The parser encountered invalid input at Line 1 Column 32 and was expecting a space, comma , or close brace }.

Contributing

Parcoa is still in active development. Some current sore points:

  • There is some unit test coverage. Ideally all primitive parsers and combinators will have full unit tests.
  • There are no performance benchmarks.
  • Most of the Parsec combinators are implemented. If you find a recurring primitive pattern or combinator during your parsing travails, feel free to send a pull request.
  • Error reporting and tracebacks are currently programmer and not end user friendly.

Installing

You can clone Parcoa from it's github repository or install it using CocoaPods.

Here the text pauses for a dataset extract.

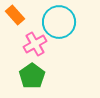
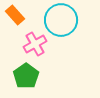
cyan circle: moved 2 px right, 2 px up
green pentagon: moved 6 px left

I recommend using CocoaPods because all your linking, build settings, and header includes are set automatically. If you clone from github you'll have to configure these settings manually.

CocoaPod

Install and configure CocoaPods.

In the root of your project create a file named Podfile containing

platform :ios
xcodeproj '<# YOUR PROJECT #>.xcodeproj'
pod 'Parcoa', :git => "https://github.com/brotchie/Parcoa.git"

then run

pod install

Note: After running pod install open <# YOUR PROJECT #>.xcworkspace in xcode, not <# YOUR PROJECT #>.xcodeproj.

Git

Parcoa builds a static library libParcoa.a. The library target is in Parcoa.xcodeproj. To link Parcoa with your target:

  1. Clone the Parcoa github repostiory git clone https://github.com/brotchie/Parcoa.git.
  2. Drag Parcoa.xcodeproj into your XCode project.
  3. Add libParcoa.a (Parcoa OS X.dylib on OSX) to Link Binary With Libraries on your target's Build Phases tab.
  4. Ensure Parcoa (Parcoa) (Parcoa OS X (Parcoa) on OSX) is in Target Dependencies on your target's Build Phases tab.
  5. Add the Parcoa directory as a recursive path to User Header Search Paths and set Always Search User Paths to YES on your target's Build Settings tab.
  6. Add -ObjC to Other Linker Flags on your target's Build Settings tab.

Git Submodule

From the root of your project clone the Parcoa repository into a git submodule

mkdir -p Submodules
git submodule add https://github.com/brotchie/Parcoa.git Submodules/Parcoa
git submodule update --init

then follow the steps under the Git heading above.